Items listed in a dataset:

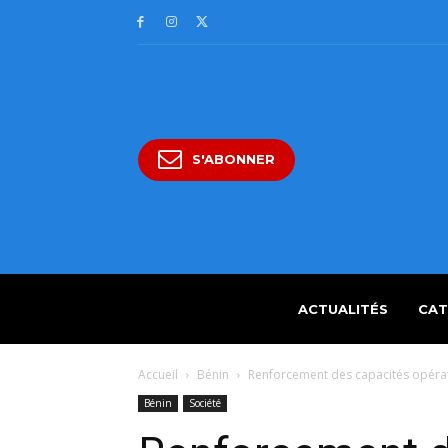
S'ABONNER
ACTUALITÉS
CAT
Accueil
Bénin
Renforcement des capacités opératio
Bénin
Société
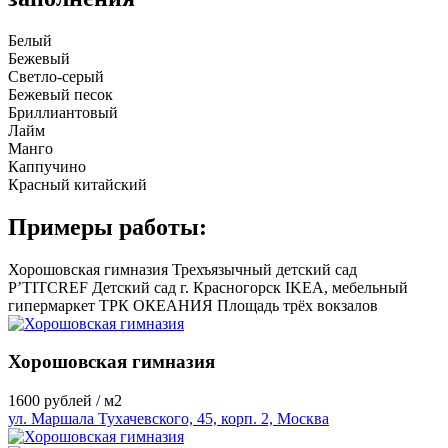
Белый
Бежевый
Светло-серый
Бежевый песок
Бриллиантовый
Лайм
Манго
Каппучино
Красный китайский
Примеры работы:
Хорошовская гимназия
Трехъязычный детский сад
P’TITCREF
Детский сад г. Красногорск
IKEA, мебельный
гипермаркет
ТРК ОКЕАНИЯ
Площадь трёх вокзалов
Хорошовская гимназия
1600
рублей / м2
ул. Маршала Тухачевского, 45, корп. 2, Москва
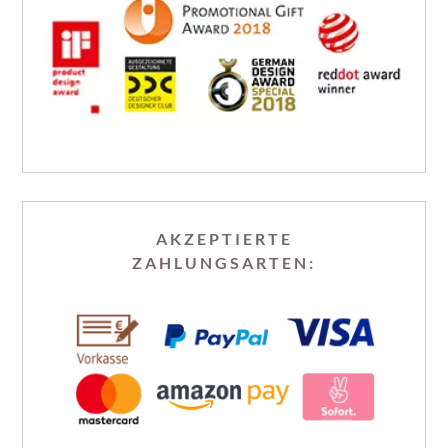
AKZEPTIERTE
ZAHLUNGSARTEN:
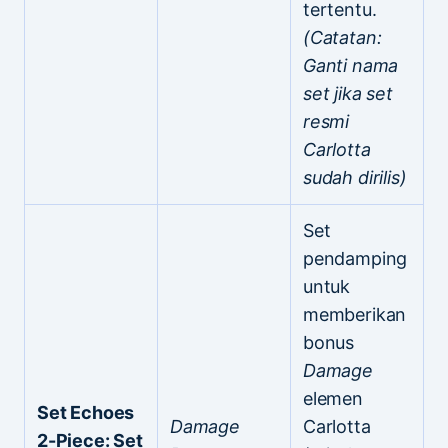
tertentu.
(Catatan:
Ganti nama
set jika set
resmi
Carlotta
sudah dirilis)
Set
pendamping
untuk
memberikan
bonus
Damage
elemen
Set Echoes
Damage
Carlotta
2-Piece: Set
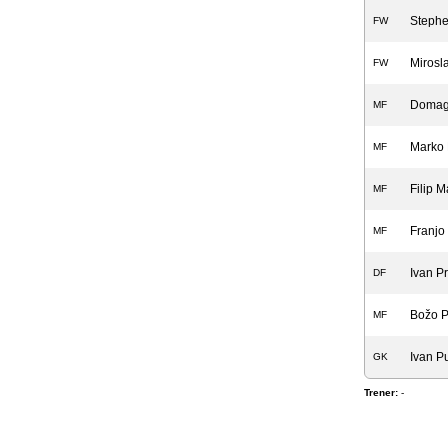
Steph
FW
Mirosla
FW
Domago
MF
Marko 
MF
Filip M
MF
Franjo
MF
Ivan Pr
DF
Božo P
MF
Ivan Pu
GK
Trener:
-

==

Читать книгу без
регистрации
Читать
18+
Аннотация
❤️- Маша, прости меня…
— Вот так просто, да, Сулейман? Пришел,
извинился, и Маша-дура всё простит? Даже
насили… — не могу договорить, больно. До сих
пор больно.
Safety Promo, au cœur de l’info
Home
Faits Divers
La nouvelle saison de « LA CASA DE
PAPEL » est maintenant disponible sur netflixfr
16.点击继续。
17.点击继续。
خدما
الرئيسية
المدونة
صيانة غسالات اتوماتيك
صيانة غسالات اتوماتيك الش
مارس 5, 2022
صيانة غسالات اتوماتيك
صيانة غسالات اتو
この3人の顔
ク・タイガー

--

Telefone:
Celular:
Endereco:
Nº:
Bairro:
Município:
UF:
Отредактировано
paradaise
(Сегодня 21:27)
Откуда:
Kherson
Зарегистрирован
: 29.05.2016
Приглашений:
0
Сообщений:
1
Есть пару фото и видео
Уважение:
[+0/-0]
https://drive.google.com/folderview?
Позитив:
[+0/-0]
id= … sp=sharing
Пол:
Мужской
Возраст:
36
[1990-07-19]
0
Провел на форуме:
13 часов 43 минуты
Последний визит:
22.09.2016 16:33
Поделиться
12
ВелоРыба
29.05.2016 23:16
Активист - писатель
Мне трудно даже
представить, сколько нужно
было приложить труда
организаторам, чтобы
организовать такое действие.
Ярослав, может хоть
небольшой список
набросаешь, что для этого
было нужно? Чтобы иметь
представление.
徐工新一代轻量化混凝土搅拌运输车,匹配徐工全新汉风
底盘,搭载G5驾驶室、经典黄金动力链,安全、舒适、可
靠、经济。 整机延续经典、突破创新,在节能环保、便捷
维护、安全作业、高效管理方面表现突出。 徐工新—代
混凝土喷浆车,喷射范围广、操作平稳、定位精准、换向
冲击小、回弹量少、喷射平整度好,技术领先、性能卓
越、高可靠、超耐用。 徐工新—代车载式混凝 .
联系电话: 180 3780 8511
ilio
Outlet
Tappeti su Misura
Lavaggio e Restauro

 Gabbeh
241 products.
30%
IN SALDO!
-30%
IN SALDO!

● **What you should do**:
Search the entries above for the word "Маша" and copy each line where it appears.

● **Reply**:
❤️- Маша, прости меня…
извинился, и Маша-дура всё простит? Даже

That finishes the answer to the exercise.